Switching element for a pixel electrode and methods for fabricating the same

Abstract

The invention discloses a switching element for a pixel electrode of display device and methods for fabricating the same. A gate is formed on a substrate. A high-k dielectric layer is formed on the gate. The high-k dielectric layer comprises HfO2, HfNO, HfSiO, HfSiNO, or HfAlO. A semiconductor layer is formed on the high-k dielectric layer. A source and a drain are formed on a portion of the semiconductor layer.

Description

BACKGROUND

The invention relates to a display device, and more particularly to a switching element for a pixel electrode and methods for fabricating the same.

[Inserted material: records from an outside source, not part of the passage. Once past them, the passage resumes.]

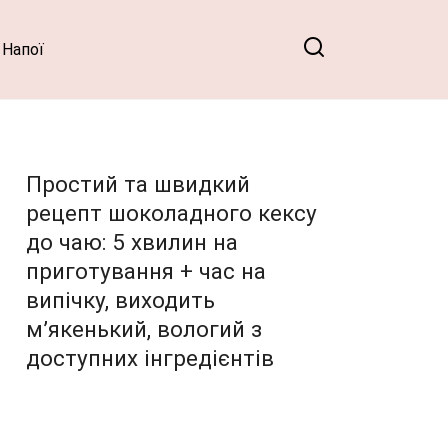
Напої
Простий та швидкий
рецепт шоколадного кексу
до чаю: 5 хвилин на
приготування + час на
випічку, виходить
м’якенький, вологий з
доступних інгредієнтів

In thin film transistors of a conventional LCD, SiN_x or SiO₂ is typically utilized as a metal gate-insulating layer or a dielectric layer of a storage capacitor.

However, SiN_x weakens the gate control and fails to provide enough capacitance due to its low dielectric constant of about 7. Additionally, the short-channel effect is induced.

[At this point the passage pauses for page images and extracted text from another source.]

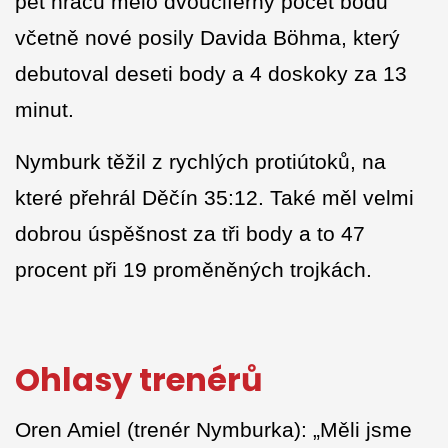
pět hráčů mělo dvouciferný počet bodů
včetně nové posily Davida Böhma, který
debutoval deseti body a 4 doskoky za 13
minut.
Nymburk těžil z rychlých protiútoků, na
které přehrál Děčín 35:12. Také měl velmi
dobrou úspěšnost za tři body a to 47
procent při 19 proměněných trojkách.
Ohlasy trenérů
Oren Amiel (trenér Nymburka): „Měli jsme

U.S. Pat. No. 6,835,667 B2, the entirety of which is hereby incorporated by reference, describes a method of etching a high-k metal silicate film. The high-k metal silicate film comprises HfSiO₄, ZrSiO₄, or Hf_0.6Si_0.4O₂.

There is a continued need to provide a high-k dielectric material to increase storage capacitance of capacitor in TFT.

SUMMARY

The invention provides thin film transistors and fabrication methods thereof capable of enhancing gate control and reducing short-channel effect.

A metal layer is formed on a substrate, for example, by chemical vapor deposition (CVD), electrochemical plating (ECP), or physical vapor deposition (PVD). The substrate 110 may be a glass substrate or a plastic substrate.

A metal gate is formed on the substrate after sequential photolithography and etching processes. The metal gate comprises Cu, Al, Ag, or metal alloy thereof, and the thickness thereof is substantially in a range of about 100 nm to 500 nm.

A high-k dielectric layer serving as a metal gate-insulating layer is conformally formed on the metal gate prior to formation of a semiconductor layer (not shown) on the metal gate-insulating layer. Methods of formation of the metal gate-insulating layer comprise CVD, or sputtering deposition. The metal gate-insulating layer comprises HfO₂, HfNO, HfSiO, HfSiNO, or HfAlO. The thickness of metal gate-insulating layer is substantially in a range of about 50 nm to about 500 nm.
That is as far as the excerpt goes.